The Do’s and Don’ts of a Buyers’ Club
Recommendations for an EU Buyers’ Club for Carbon Farming
- Publication
- Citation
Gardiner, J., McDonald, H., Scheid, A., Lanckriet, E., Martel, S., Tronquet, C., & Lesschen, J. P. (2026). The Do's and Don'ts of a Buyers' Club: Recommendations for an EU Buyers' Club for Carbon Farming. Zenodo. https://doi.org/10.5281/zenodo.20153020
As the European Union advances the implementation of the Carbon Removals and Carbon Farming (CRCF) Regulation, attention is increasingly shifting from certification rules and supply towards demand and financing: who will finance carbon farming activities, and under what conditions?
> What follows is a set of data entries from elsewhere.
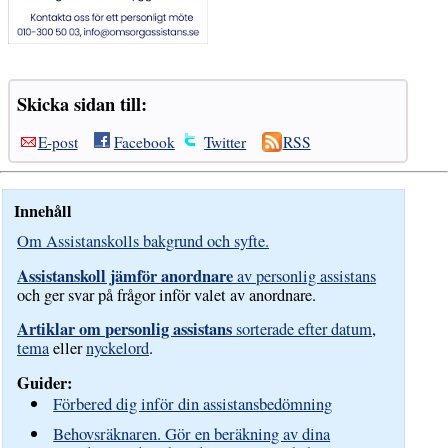
Skicka sidan till:
E-post
Facebook
Twitter
RSS
Innehåll
Om Assistanskolls bakgrund och syfte.
Assistanskoll jämför anordnare
av personlig assistans
och ger svar på frågor inför valet av anordnare.
Artiklar om personlig assistans
sorterade efter datum
,
tema
eller
nyckelord
.
Guider:
Förbered dig inför din assistansbedömning
Behovsräknaren. Gör en beräkning av dina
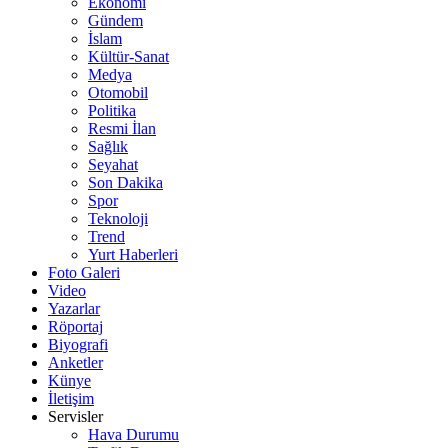
Ekonomi
Gündem
İslam
Kültür-Sanat
Medya
Otomobil
Politika
Resmi İlan
Sağlık
Seyahat
Son Dakika
Spor
Teknoloji
Trend
Yurt Haberleri
Foto Galeri
Video
Yazarlar
Röportaj
Biyografi
Anketler
Künye
İletişim
Servisler
Hava Durumu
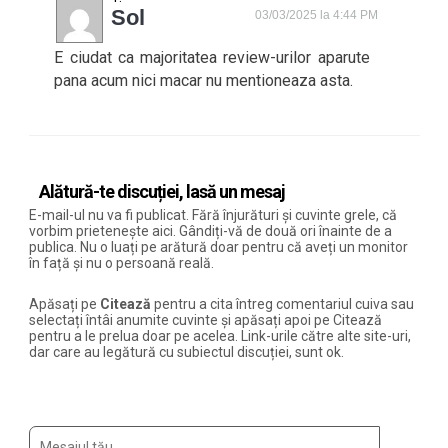
Sol
03/03/2025 la 4:44 PM
E ciudat ca majoritatea review-urilor aparute
pana acum nici macar nu mentioneaza asta.
Alătură-te discuției, lasă un mesaj
E-mail-ul nu va fi publicat. Fără înjurături și cuvinte grele, că
vorbim prietenește aici. Gândiți-vă de două ori înainte de a
publica. Nu o luați pe arătură doar pentru că aveți un monitor
în față și nu o persoană reală.
Apăsați pe
Citează
pentru a cita întreg comentariul cuiva sau
selectați întâi anumite cuvinte și apăsați apoi pe Citează
pentru a le prelua doar pe acelea. Link-urile către alte site-uri,
dar care au legătură cu subiectul discuției, sunt ok.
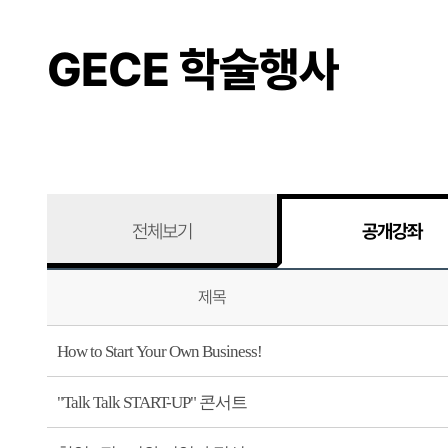
GECE 학술행사
전체보기
공개강좌
제목
How to Start Your Own Business!
"Talk Talk START-UP" 콘서트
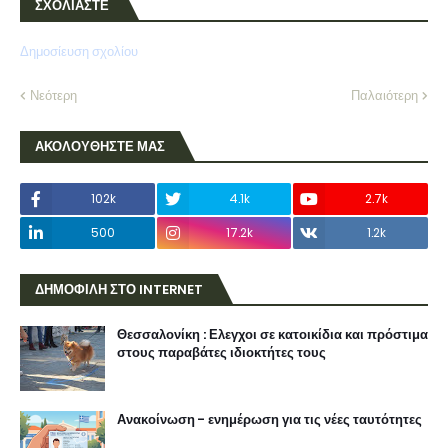
ΣΧΟΛΙΑΣΤΕ
Δημοσίευση σχολίου
Νεότερη
Παλαιότερη
ΑΚΟΛΟΥΘΗΣΤΕ ΜΑΣ
102k
4.1k
2.7k
500
17.2k
1.2k
ΔΗΜΟΦΙΛΗ ΣΤΟ INTERNET
Θεσσαλονίκη : Ελεγχοι σε κατοικίδια και πρόστιμα
στους παραβάτες ιδιοκτήτες τους
Ανακοίνωση - ενημέρωση για τις νέες ταυτότητες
This policy brief, developed within the Horizon Europe project CAFAMORE, examines the proposed EU Buyers’ Club for carbon farming. The brief sets out how the Club should be designed to support early demand for CRCF carbon farming certificates while ensuring environmental integrity and that it benefits farmers.
The key recommendations include:
- Define the Buyers’ Club as a learning and transition mechanism, not as a long-term solution for financing the agricultural transition. The Club can support early CRCF implementation and act as a practical stepping stone towards compliance policies.
- Build a strategic portfolio of different CRCF activities and projects, rather than buying only the cheapest certificates available. Funding should prioritise additional, high-impact activities, maximising learning outcomes.
- Don’t treat all CRCF certificates as interchangeable. Carbon farming activities differ in permanence, reversal risk, monitoring complexity and co-benefits.
- Clarify what claims buyers can make, including for Scope 3 reporting and carbon credits, as well as for co-funded projects, while avoiding a focus on offsetting use cases.
- Use public support to unlock additional private finance, rather than replace it, while ensuring that private buyers cannot claim mitigation outcomes that they only marginally financed.
- Avoid market structures that weaken farmers’ bargaining power or concentrate influence among a small number of intermediaries, MRV providers or project developers.